Long-term patency is also very important in CABG. Gibson et al. reported in 1993 that distribution of WSS may explain the atherosclerotic progression in multiple lesions (20). Since then, there have been many reports about the relationships between shear stress and atherosclerotic changes or hyperplasic progression or plaque disruption (5,6,20-29). Ramaswamy et al. reported that the time-mean WSS and the OSI may provide more realistic predictions on the progression of atherosclerotic disease (5). Samady et al. concluded that low-WSS segments developed greater plaque and necrotic core progression and constrictive remodeling, while high-WSS segments developed greater necrotic core and calcium progression, regression of fibrous and fibrofatty tissue, and excessive expansive remodeling, suggestive of transformation to a more vulnerable phenotype (22). In general, the extremely high or low shear stress which is high OSI, and the spatial and temporal variation of the shear stress would cause the atherosclerotic change.
In this current study, we took notice of the distribution of OSI. This result showed that OSI was high at the outlet top in most models. Therefore, we should be meticulous with anastomosis at the outlet top. We need to be careful about future atherosclerotic change, neointimal hyperplasia and plaque rupture at this point. It might be a reasonable option to choose a specific anastomosis to avoid high OSI at severely diseased target vessels. And the high OSI region decreases as the anastomosis length increased until 8 mm of incision length. However, when the anastomosis length is greater than 8 mm, the OSI region did not decrease significantly. An anastomosis length of 8 mm was the ideal length with less flow complexity, low OSI.
There are other factors that affect flow or shear stress. Vimmr et al. reported that in the case of sequential grafts, the resulting flow field and shear stimulation are strongly influenced by the diameter of the vessels involved in the bypass (27). In this study, we fixed the diameter of the graft and native coronary vessels. These factors should be considered for future CABG CFD models.
There were several limitations to this study. Although this study was ideal CFD model which was reconstructed only the computer, the individually reconstructed CFD model which is reconstructed by the radiographic data taken from the real CABF patients is necessary for validation.

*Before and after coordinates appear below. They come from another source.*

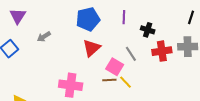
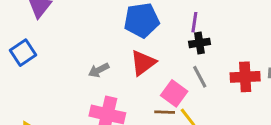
black cross: (148, 30) -> (199, 43), moved, turned -32
gray arrow: (44, 37) -> (99, 70), moved

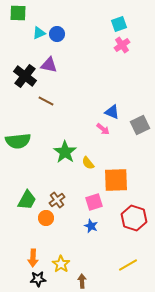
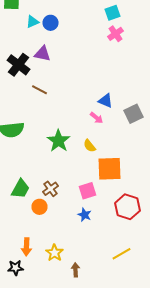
yellow semicircle: (88, 163) -> (90, 146), moved
black star: (38, 279) -> (16, 268), moved

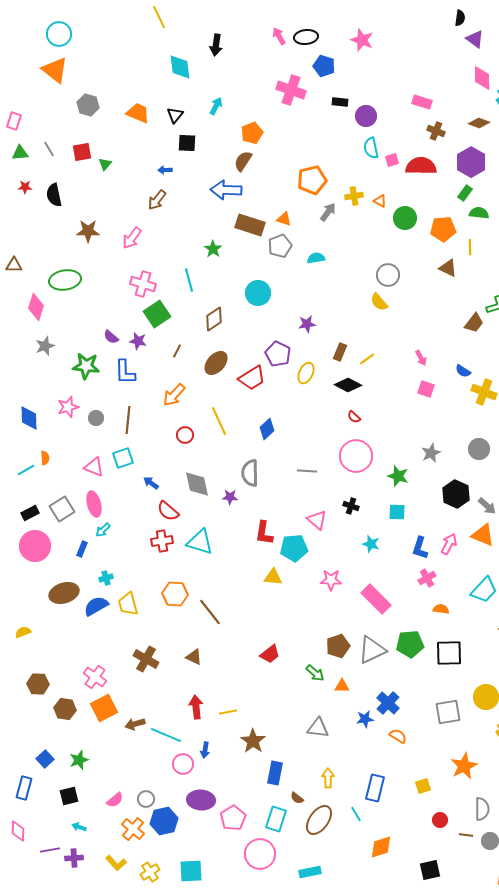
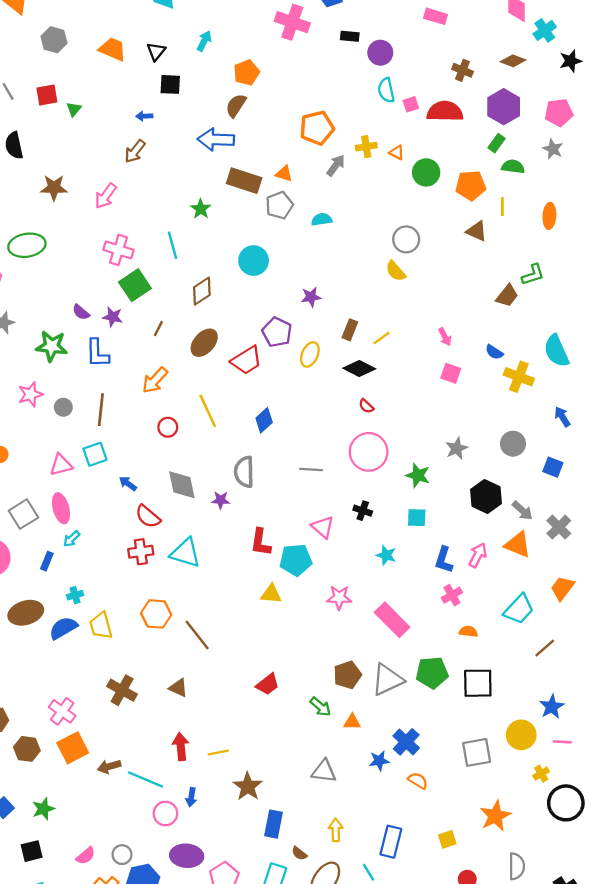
pink rectangle: (422, 102) -> (435, 16), moved
pink triangle: (94, 467) -> (61, 465), turned -35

We used the inlet flow of the real typical ITA-LAD model. More variation in inlet flow patterns should be taken into consideration to demonstrate the various models. Although we focused on the individual end-side bypass grafting, we evaluated only one anastomosis in each model. And to simplify the study, we studied 90% stenosis only. We need to consider about moderate stenosis model in future studies.

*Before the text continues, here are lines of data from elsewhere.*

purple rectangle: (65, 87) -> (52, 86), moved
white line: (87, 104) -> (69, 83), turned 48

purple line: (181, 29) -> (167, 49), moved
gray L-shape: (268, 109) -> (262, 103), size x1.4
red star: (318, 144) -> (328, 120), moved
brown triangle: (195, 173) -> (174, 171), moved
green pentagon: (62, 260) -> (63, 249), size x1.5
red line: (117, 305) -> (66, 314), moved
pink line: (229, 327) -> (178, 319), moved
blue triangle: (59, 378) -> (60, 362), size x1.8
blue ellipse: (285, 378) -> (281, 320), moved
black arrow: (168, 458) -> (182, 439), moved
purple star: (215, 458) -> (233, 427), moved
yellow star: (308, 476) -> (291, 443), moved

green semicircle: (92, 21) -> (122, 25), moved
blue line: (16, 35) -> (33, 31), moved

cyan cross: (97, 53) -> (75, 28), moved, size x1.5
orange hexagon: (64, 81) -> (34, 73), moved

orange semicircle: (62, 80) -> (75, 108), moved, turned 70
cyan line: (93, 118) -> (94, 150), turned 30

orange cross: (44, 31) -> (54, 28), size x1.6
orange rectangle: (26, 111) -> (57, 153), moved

Although this present study was very simple model, to simulate the humans blood vessels, we need to consider the vasoreactivity, microvasculature, flow demand, biological parameters metabolism, and so on. Future studies should consider these factors as well. Furthermore, it will be necessary to compare these optimal model study and animal study in the future.
In the end-side anastomosis, an anastomosis length of 8 mm was the ideal length with less flow complexity, low WSS and OSI, and less energy loss and high energy efficiency.
Conflicts of Interest: The authors have no conflicts of interest to declare.